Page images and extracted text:
- Opening Delimiter -
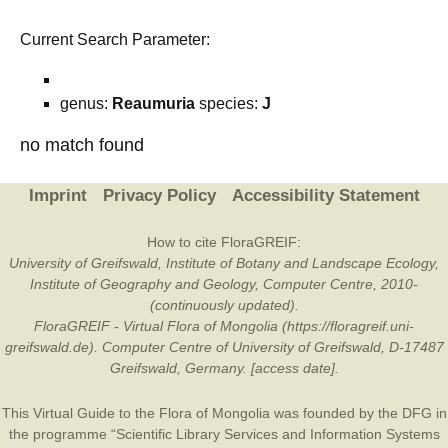
Current Search Parameter:
genus:
Reaumuria
species:
J
no match found
Imprint
Privacy Policy
Accessibility Statement
How to cite FloraGREIF:
University of Greifswald, Institute of Botany and Landscape Ecology,
Institute of Geography and Geology, Computer Centre, 2010-
(continuously updated).
FloraGREIF - Virtual Flora of Mongolia (https://floragreif.uni-
greifswald.de). Computer Centre of University of Greifswald, D-17487
Greifswald, Germany. [access date].
This Virtual Guide to the Flora of Mongolia was founded by the
DFG
in
the programme “Scientific Library Services and Information Systems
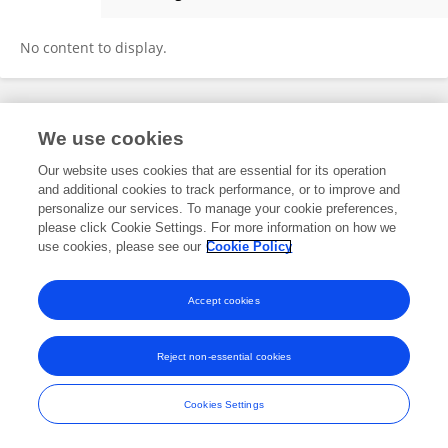
Bùi Hạnh
No content to display.
Frontiers In and Loop are registered trade marks of Frontiers Media SA.
We use cookies
© Copyright 2007-2026 Frontiers Media SA. All rights reserved -
Terms
and Conditions
Our website uses cookies that are essential for its operation
and additional cookies to track performance, or to improve and
personalize our services. To manage your cookie preferences,
please click Cookie Settings. For more information on how we
use cookies, please see our
Cookie Policy
Accept cookies
Reject non-essential cookies
Cookies Settings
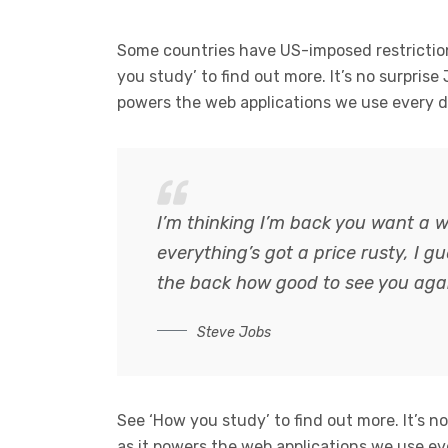
Some countries have US-imposed restriction
you study’ to find out more. It’s no surprise
powers the web applications we use every d
I’m thinking I’m back you want a w
everything’s got a price rusty, I 
the back how good to see you aga
Steve Jobs
See ‘How you study’ to find out more. It’s n
as it powers the web applications we use ev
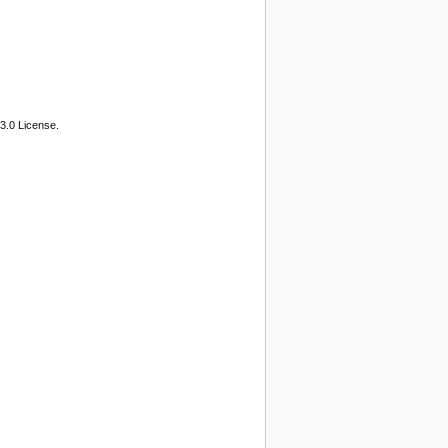
3.0 License.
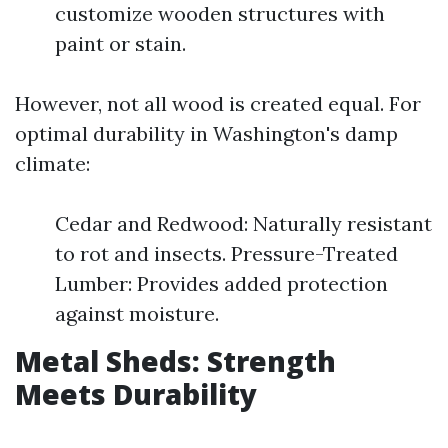
customize wooden structures with
paint or stain.
However, not all wood is created equal. For
optimal durability in Washington's damp
climate:
Cedar and Redwood: Naturally resistant
to rot and insects. Pressure-Treated
Lumber: Provides added protection
against moisture.
Metal Sheds: Strength
Meets Durability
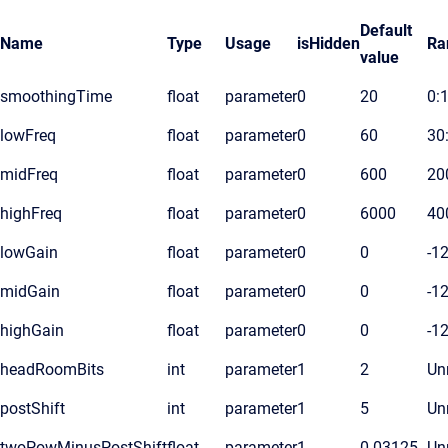
Default
Name
Type
Usage
isHidden
Ra
value
smoothingTime
float
parameter
0
20
0:
lowFreq
float
parameter
0
60
30
midFreq
float
parameter
0
600
20
highFreq
float
parameter
0
6000
40
lowGain
float
parameter
0
0
-1
midGain
float
parameter
0
0
-1
highGain
float
parameter
0
0
-1
headRoomBits
int
parameter
1
2
Unr
postShift
int
parameter
1
5
Unr
twoPowMinusPostShift
float
parameter
1
0.03125
Unr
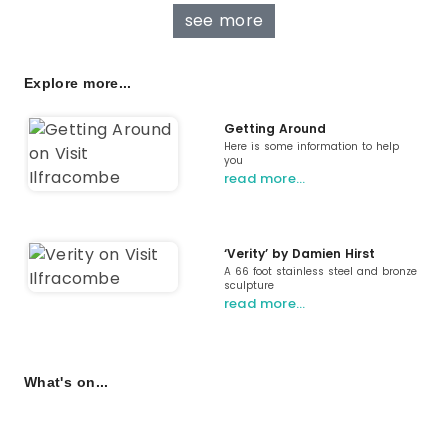
see more
Explore more...
Getting Around
Here is some information to help
you
read more…
‘Verity’ by Damien Hirst
A 66 foot stainless steel and bronze
sculpture
read more…
What's on...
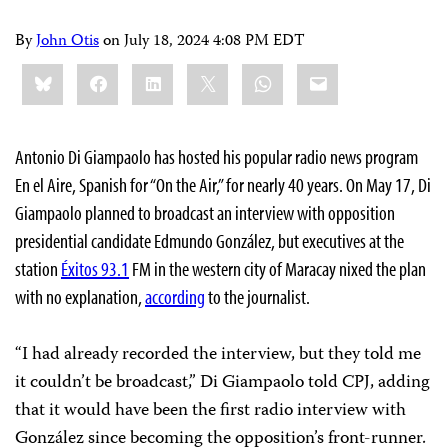
By
John Otis
on
July 18, 2024 4:08 PM EDT
Share
Bluesky
Facebook
LinkedIn
X
WhatsApp
Email
this:
Antonio Di Giampaolo has hosted his popular radio news program
En el Aire, Spanish for “On the Air,” for nearly 40 years. On May 17, Di
Giampaolo planned to broadcast an interview with opposition
presidential candidate Edmundo González, but executives at the
station
Éxitos 93.1
FM in the western city of Maracay nixed the plan
with no explanation,
according
to the journalist.
“I had already recorded the interview, but they told me
it couldn’t be broadcast,” Di Giampaolo told CPJ, adding
that it would have been the first radio interview with
González since becoming the opposition’s front-runner.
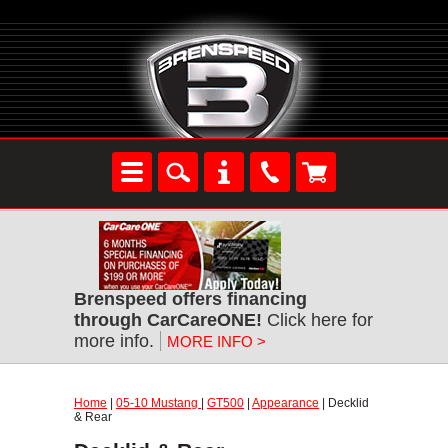
Brenspeed offers financing
through CarCareONE!
Click here for
more info.
MORE INFO >
Home
|
05-10 Mustang
|
GT500
|
Appearance
| Decklid
& Rear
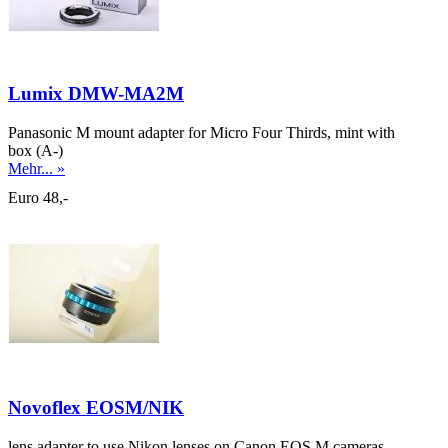
Lumix DMW-MA2M
Panasonic M mount adapter for Micro Four Thirds, mint with
box (A-)
Mehr... »
Euro 48,-
Novoflex EOSM/NIK
lens adapter to use Nikon lenses on Canon EOS M cameras,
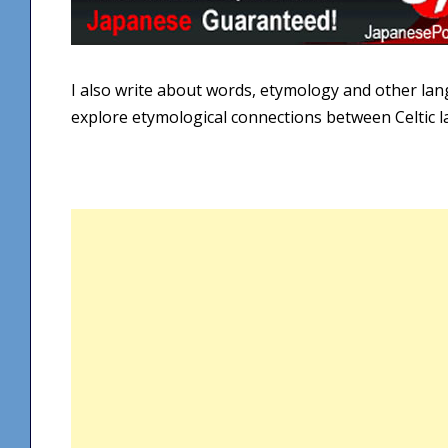
I also write about words, etymology and other la
explore etymological connections between Celtic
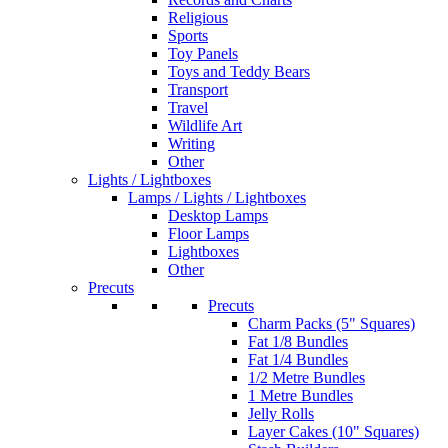
Religious
Sports
Toy Panels
Toys and Teddy Bears
Transport
Travel
Wildlife Art
Writing
Other
Lights / Lightboxes
Lamps / Lights / Lightboxes
Desktop Lamps
Floor Lamps
Lightboxes
Other
Precuts
Precuts
Charm Packs (5" Squares)
Fat 1/8 Bundles
Fat 1/4 Bundles
1/2 Metre Bundles
1 Metre Bundles
Jelly Rolls
Layer Cakes (10" Squares)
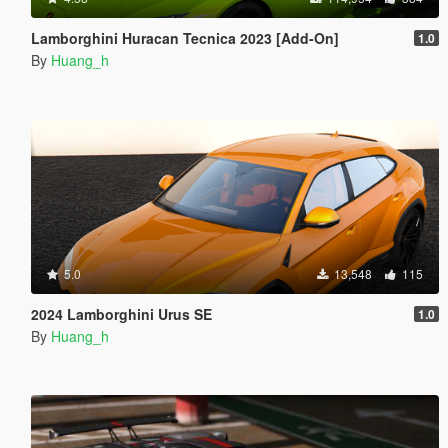
Lamborghini Huracan Tecnica 2023 [Add-On]
1.0
By
Huang_h
5.0
13,548
115
2024 Lamborghini Urus SE
1.0
By
Huang_h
- Closing Delimiter -
Only an exact copy of the records counts as an answer. Leave out the images.

Final answer:
Current Search Parameter:
genus:
Reaumuria
species:
J
no match found
Imprint
Privacy Policy
Accessibility Statement
How to cite FloraGREIF:
University of Greifswald, Institute of Botany and Landscape Ecology,
Institute of Geography and Geology, Computer Centre, 2010-
(continuously updated).
FloraGREIF - Virtual Flora of Mongolia (https://floragreif.uni-
greifswald.de). Computer Centre of University of Greifswald, D-17487
Greifswald, Germany. [access date].
This Virtual Guide to the Flora of Mongolia was founded by the
DFG
in
the programme “Scientific Library Services and Information Systems
Bùi Hạnh
No content to display.
Frontiers In and Loop are registered trade marks of Frontiers Media SA.
We use cookies
© Copyright 2007-2026 Frontiers Media SA. All rights reserved -
Terms
and Conditions
Our website uses cookies that are essential for its operation
and additional cookies to track performance, or to improve and
personalize our services. To manage your cookie preferences,
please click Cookie Settings. For more information on how we
use cookies, please see our
Cookie Policy
Accept cookies
Reject non-essential cookies
Cookies Settings
Some countries have US-imposed restriction
you study’ to find out more. It’s no surprise
powers the web applications we use every d
I’m thinking I’m back you want a w
everything’s got a price rusty, I 
the back how good to see you aga
Steve Jobs
See ‘How you study’ to find out more. It’s n
as it powers the web applications we use ev
3.0 License.
customize wooden structures with
paint or stain.
However, not all wood is created equal. For
optimal durability in Washington's damp
climate:
Cedar and Redwood: Naturally resistant
to rot and insects. Pressure-Treated
Lumber: Provides added protection
against moisture.
Metal Sheds: Strength
Meets Durability
Default
Name
Type
Usage
isHidden
Ra
value
smoothingTime
float
parameter
0
20
0:
lowFreq
float
parameter
0
60
30
midFreq
float
parameter
0
600
20
highFreq
float
parameter
0
6000
40
lowGain
float
parameter
0
0
-1
midGain
float
parameter
0
0
-1
highGain
float
parameter
0
0
-1
headRoomBits
int
parameter
1
2
Unr
postShift
int
parameter
1
5
Unr
twoPowMinusPostShift
float
parameter
1
0.03125
Unr
see more
Explore more...
Getting Around
Here is some information to help
you
read more…
‘Verity’ by Damien Hirst
A 66 foot stainless steel and bronze
sculpture
read more…
What's on...
By
John Otis
on
July 18, 2024 4:08 PM EDT
Share
Bluesky
Facebook
LinkedIn
X
WhatsApp
Email
this:
Antonio Di Giampaolo has hosted his popular radio news program
En el Aire, Spanish for “On the Air,” for nearly 40 years. On May 17, Di
Giampaolo planned to broadcast an interview with opposition
presidential candidate Edmundo González, but executives at the
station
Éxitos 93.1
FM in the western city of Maracay nixed the plan
with no explanation,
according
to the journalist.
“I had already recorded the interview, but they told me
it couldn’t be broadcast,” Di Giampaolo told CPJ, adding
that it would have been the first radio interview with
González since becoming the opposition’s front-runner.
Brenspeed offers financing
through CarCareONE!
Click here for
more info.
MORE INFO >
Home
|
05-10 Mustang
|
GT500
|
Appearance
| Decklid
& Rear
Lumix DMW-MA2M
Panasonic M mount adapter for Micro Four Thirds, mint with
box (A-)
Mehr... »
Euro 48,-
Novoflex EOSM/NIK
lens adapter to use Nikon lenses on Canon EOS M cameras,
I also write about words, etymology and other la
explore etymological connections between Celtic
Religious
Sports
Toy Panels
Toys and Teddy Bears
Transport
Travel
Wildlife Art
Writing
Other
Lights / Lightboxes
Lamps / Lights / Lightboxes
Desktop Lamps
Floor Lamps
Lightboxes
Other
Precuts
Precuts
Charm Packs (5" Squares)
Fat 1/8 Bundles
Fat 1/4 Bundles
1/2 Metre Bundles
1 Metre Bundles
Jelly Rolls
Layer Cakes (10" Squares)
Lamborghini Huracan Tecnica 2023 [Add-On]
1.0
By
Huang_h
5.0
13,548
115
2024 Lamborghini Urus SE
1.0
By
Huang_h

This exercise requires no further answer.